═════ Dataset entries
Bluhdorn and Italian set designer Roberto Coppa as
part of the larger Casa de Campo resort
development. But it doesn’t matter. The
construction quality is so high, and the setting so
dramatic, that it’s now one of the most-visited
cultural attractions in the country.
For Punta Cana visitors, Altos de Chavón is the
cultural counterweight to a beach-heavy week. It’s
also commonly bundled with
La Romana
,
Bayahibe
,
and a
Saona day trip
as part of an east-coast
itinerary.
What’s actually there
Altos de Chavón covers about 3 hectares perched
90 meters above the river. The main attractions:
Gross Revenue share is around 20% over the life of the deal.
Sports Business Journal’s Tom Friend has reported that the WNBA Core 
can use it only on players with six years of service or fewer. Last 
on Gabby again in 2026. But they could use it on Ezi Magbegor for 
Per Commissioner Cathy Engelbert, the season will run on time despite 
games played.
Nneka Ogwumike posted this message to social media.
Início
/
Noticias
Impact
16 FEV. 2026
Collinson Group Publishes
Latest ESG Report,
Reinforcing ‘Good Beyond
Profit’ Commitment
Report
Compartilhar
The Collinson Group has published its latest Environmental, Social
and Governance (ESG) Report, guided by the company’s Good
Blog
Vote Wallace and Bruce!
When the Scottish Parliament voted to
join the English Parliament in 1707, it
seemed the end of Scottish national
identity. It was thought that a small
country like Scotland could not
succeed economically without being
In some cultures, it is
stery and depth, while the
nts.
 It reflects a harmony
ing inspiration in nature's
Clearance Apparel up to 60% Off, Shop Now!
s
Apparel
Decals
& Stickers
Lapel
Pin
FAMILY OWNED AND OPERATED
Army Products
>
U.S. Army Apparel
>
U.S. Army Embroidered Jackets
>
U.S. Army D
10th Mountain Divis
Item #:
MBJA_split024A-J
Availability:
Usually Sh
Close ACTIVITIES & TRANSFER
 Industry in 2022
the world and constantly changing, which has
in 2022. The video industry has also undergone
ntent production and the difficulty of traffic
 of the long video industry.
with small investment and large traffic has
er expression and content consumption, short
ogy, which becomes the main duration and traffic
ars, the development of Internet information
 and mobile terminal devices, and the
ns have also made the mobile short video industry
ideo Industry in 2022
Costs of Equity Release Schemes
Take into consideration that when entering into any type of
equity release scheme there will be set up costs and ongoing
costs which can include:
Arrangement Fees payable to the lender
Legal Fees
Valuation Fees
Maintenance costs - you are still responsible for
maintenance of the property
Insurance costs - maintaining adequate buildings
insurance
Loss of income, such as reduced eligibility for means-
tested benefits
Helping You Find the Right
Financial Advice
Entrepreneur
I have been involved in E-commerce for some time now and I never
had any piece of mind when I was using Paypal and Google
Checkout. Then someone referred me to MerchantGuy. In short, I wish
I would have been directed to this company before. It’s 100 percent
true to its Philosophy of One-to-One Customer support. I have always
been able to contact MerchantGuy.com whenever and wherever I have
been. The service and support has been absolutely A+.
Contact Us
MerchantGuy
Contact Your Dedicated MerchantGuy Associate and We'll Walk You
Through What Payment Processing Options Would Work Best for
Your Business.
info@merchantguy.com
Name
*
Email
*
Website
══════════
═════ Dataset entries
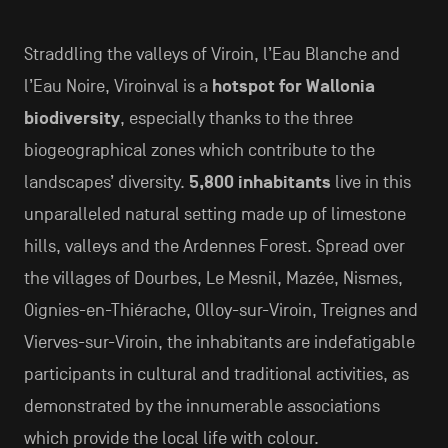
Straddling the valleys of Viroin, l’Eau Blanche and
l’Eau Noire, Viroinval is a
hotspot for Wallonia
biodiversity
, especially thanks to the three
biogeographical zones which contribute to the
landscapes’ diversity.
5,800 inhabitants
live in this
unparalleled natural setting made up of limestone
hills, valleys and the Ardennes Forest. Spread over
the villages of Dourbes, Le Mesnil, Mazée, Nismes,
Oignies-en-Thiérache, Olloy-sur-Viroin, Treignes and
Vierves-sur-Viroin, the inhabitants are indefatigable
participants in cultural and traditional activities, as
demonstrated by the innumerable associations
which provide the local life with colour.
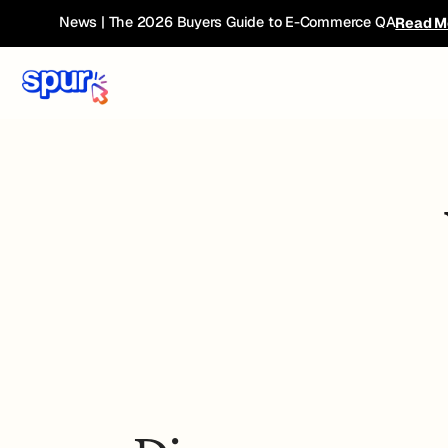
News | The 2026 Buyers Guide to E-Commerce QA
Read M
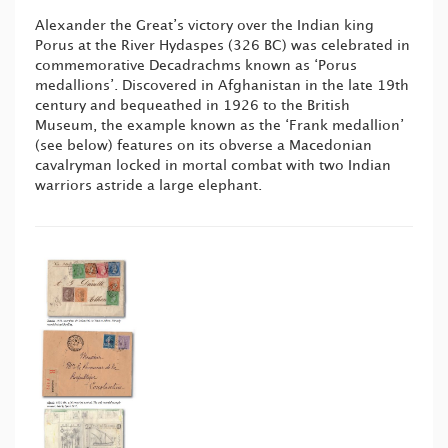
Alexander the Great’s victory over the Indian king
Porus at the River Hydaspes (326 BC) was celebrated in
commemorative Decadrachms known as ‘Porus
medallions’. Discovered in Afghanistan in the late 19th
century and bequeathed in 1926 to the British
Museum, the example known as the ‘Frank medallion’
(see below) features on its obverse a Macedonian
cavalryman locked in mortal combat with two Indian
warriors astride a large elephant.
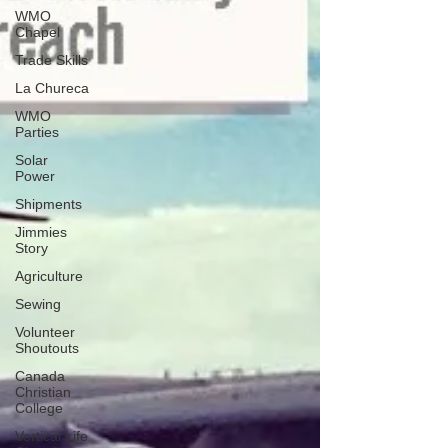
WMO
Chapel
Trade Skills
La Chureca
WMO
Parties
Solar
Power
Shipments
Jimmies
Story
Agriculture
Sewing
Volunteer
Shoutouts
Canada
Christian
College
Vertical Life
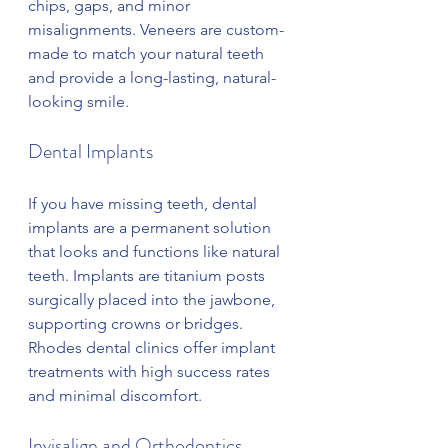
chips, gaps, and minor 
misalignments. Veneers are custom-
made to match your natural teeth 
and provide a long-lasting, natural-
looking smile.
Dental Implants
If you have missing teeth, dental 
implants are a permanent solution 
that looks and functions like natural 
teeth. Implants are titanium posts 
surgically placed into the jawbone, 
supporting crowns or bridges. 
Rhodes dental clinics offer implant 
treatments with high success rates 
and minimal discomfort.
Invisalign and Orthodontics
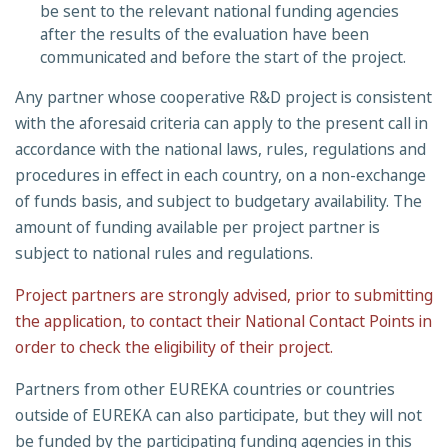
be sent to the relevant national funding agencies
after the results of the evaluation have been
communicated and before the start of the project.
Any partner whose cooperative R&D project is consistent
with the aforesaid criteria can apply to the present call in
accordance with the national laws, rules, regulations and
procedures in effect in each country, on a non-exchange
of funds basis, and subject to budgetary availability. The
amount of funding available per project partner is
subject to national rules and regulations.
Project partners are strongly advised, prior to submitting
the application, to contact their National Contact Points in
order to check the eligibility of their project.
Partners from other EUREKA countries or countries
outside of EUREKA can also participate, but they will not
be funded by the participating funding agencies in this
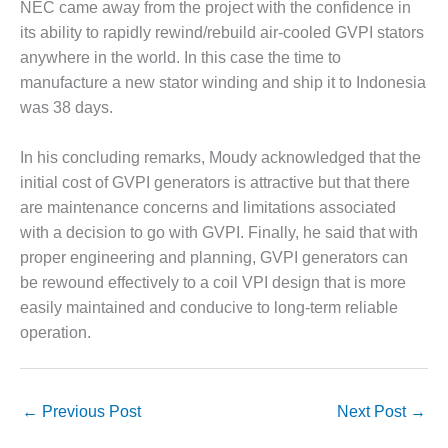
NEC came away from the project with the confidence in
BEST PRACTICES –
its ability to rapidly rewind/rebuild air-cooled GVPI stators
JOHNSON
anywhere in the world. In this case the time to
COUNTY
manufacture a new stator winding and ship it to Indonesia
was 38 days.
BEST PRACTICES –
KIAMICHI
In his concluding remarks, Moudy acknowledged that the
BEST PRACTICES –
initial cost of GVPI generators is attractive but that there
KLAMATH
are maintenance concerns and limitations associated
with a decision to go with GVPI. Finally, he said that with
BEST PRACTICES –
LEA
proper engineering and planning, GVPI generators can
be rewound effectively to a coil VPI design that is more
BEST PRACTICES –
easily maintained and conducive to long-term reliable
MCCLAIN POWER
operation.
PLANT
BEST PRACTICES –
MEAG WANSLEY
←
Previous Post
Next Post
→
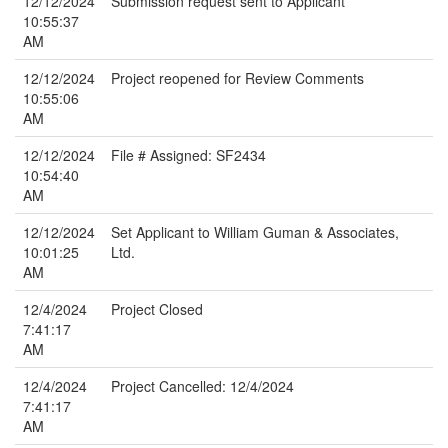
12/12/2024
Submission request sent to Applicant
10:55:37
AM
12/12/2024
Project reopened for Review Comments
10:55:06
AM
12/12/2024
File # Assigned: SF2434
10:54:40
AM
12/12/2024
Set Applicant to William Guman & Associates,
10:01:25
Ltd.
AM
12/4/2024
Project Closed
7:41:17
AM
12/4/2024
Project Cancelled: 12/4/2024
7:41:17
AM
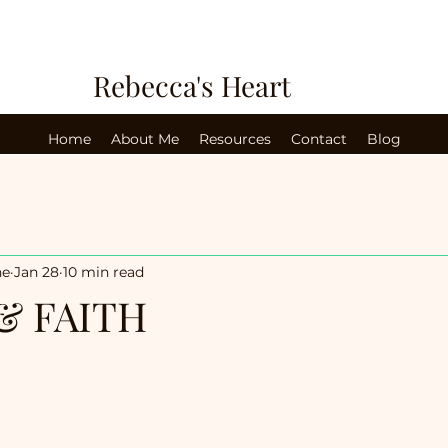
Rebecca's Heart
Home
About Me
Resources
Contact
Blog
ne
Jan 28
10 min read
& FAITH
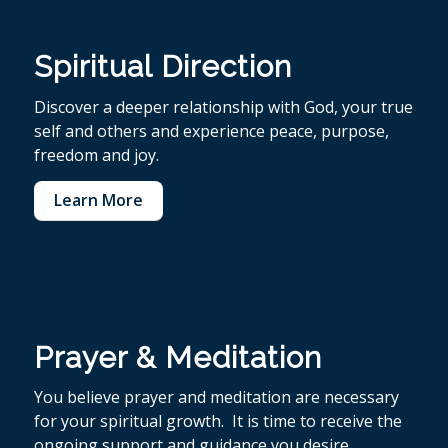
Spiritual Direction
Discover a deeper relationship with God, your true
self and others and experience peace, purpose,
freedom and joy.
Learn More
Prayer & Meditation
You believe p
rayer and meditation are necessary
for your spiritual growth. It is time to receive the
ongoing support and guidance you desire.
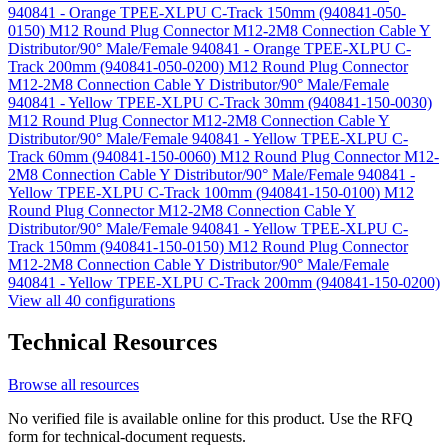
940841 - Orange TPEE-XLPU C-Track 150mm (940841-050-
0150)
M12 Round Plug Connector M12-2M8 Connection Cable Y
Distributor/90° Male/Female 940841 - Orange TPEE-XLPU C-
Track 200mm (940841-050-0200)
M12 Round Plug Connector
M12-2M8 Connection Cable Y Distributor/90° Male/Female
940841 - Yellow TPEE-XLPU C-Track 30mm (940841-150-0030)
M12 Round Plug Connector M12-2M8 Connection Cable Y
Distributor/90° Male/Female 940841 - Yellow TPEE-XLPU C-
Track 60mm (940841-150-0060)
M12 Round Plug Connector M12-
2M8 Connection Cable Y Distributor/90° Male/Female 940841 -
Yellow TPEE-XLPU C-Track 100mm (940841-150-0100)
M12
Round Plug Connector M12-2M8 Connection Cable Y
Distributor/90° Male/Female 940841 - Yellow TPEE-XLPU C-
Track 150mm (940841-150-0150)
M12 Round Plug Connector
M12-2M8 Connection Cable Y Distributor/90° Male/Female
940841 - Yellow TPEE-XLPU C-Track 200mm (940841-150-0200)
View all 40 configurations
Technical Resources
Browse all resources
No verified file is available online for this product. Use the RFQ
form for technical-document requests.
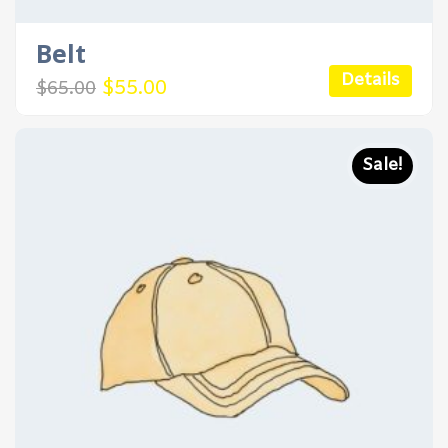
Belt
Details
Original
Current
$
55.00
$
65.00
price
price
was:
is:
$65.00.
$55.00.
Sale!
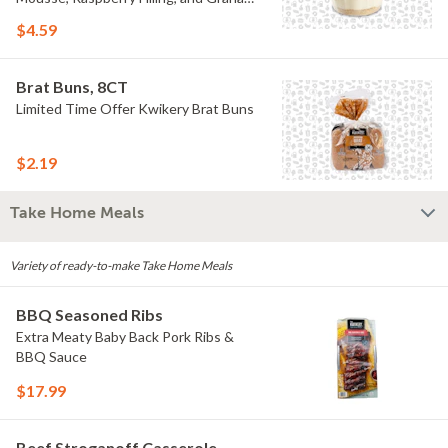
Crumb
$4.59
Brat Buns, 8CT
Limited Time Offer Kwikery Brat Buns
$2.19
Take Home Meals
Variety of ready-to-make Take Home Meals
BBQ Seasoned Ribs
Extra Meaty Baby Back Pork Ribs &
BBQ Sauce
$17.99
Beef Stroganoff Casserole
══════════
═════ Dataset entries
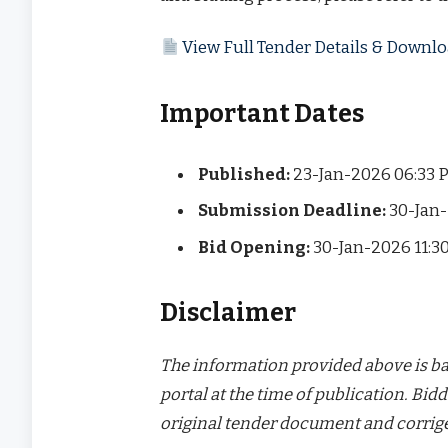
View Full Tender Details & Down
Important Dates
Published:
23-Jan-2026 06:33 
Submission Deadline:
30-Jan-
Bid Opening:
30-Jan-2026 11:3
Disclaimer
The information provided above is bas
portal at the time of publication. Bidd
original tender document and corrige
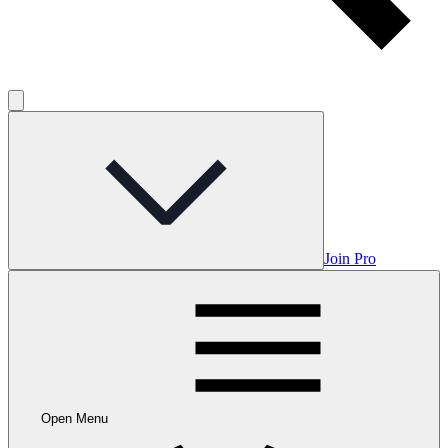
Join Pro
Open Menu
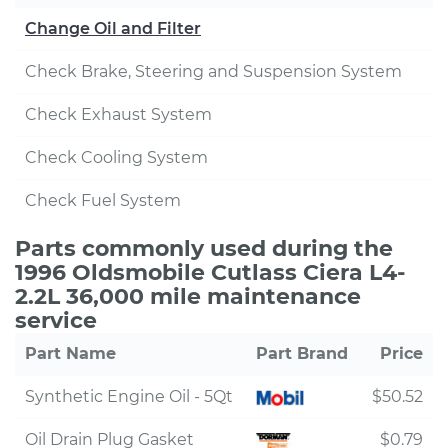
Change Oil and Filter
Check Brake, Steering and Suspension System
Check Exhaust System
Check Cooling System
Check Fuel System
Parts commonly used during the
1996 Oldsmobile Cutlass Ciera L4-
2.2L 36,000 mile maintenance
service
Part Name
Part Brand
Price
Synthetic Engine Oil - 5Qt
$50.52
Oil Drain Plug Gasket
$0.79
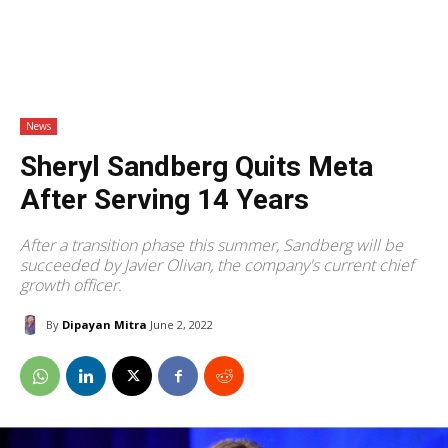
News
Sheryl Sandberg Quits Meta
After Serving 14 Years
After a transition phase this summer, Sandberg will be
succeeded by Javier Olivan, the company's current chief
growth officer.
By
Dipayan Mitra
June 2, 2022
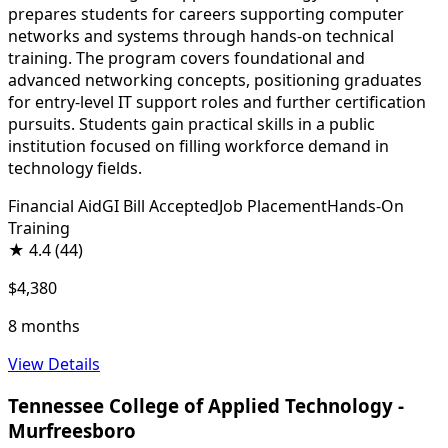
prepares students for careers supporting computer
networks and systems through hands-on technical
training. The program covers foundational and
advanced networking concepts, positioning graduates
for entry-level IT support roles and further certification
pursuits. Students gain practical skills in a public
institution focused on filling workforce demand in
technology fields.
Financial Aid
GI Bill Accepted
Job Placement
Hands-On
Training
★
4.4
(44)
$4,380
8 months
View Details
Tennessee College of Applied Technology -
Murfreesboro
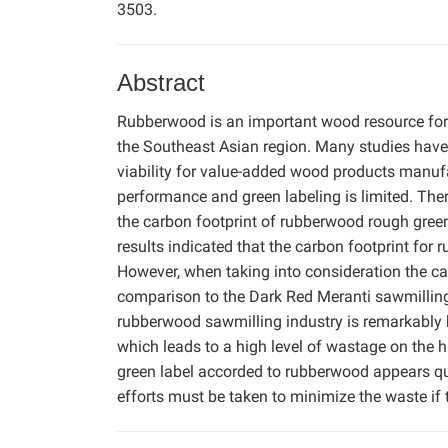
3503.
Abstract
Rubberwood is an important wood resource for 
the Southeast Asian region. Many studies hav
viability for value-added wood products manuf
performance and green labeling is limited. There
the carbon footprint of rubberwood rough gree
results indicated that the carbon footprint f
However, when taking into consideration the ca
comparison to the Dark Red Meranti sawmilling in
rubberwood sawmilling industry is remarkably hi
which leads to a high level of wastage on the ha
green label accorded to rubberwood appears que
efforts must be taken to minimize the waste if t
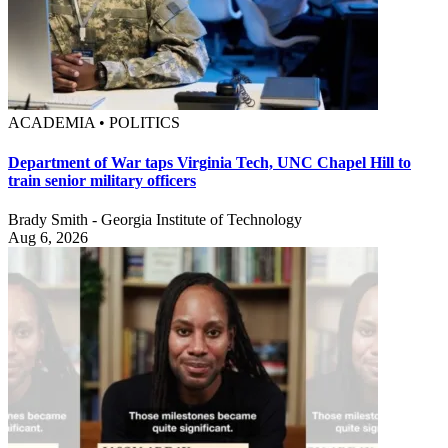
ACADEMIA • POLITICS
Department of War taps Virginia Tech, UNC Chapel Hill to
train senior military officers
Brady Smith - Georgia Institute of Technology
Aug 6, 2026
══════════
Lines from the one above containing "be funded by" down to the one containing "940841 - Yellow TPEE-XLPU C-Track 30mm" should be transcribed exactly, with both ends kept and no pictures.

- **Solution to the exercise**:
be funded by the participating funding agencies in this
NEC came away from the project with the confidence in
BEST PRACTICES –
its ability to rapidly rewind/rebuild air-cooled GVPI stators
JOHNSON
anywhere in the world. In this case the time to
COUNTY
manufacture a new stator winding and ship it to Indonesia
was 38 days.
BEST PRACTICES –
KIAMICHI
In his concluding remarks, Moudy acknowledged that the
BEST PRACTICES –
initial cost of GVPI generators is attractive but that there
KLAMATH
are maintenance concerns and limitations associated
with a decision to go with GVPI. Finally, he said that with
BEST PRACTICES –
LEA
proper engineering and planning, GVPI generators can
be rewound effectively to a coil VPI design that is more
BEST PRACTICES –
easily maintained and conducive to long-term reliable
MCCLAIN POWER
operation.
PLANT
BEST PRACTICES –
MEAG WANSLEY
←
Previous Post
Next Post
→
12/12/2024
Submission request sent to Applicant
10:55:37
AM
12/12/2024
Project reopened for Review Comments
10:55:06
AM
12/12/2024
File # Assigned: SF2434
10:54:40
AM
12/12/2024
Set Applicant to William Guman & Associates,
10:01:25
Ltd.
AM
12/4/2024
Project Closed
7:41:17
AM
12/4/2024
Project Cancelled: 12/4/2024
7:41:17
AM
Rebecca's Heart
Home
About Me
Resources
Contact
Blog
ne
Jan 28
10 min read
& FAITH
Spiritual Direction
Discover a deeper relationship with God, your true
self and others and experience peace, purpose,
freedom and joy.
Learn More
Prayer & Meditation
You believe p
rayer and meditation are necessary
for your spiritual growth. It is time to receive the
ongoing support and guidance you desire.
940841 - Orange TPEE-XLPU C-Track 150mm (940841-050-
0150)
M12 Round Plug Connector M12-2M8 Connection Cable Y
Distributor/90° Male/Female 940841 - Orange TPEE-XLPU C-
Track 200mm (940841-050-0200)
M12 Round Plug Connector
M12-2M8 Connection Cable Y Distributor/90° Male/Female
940841 - Yellow TPEE-XLPU C-Track 30mm (940841-150-0030)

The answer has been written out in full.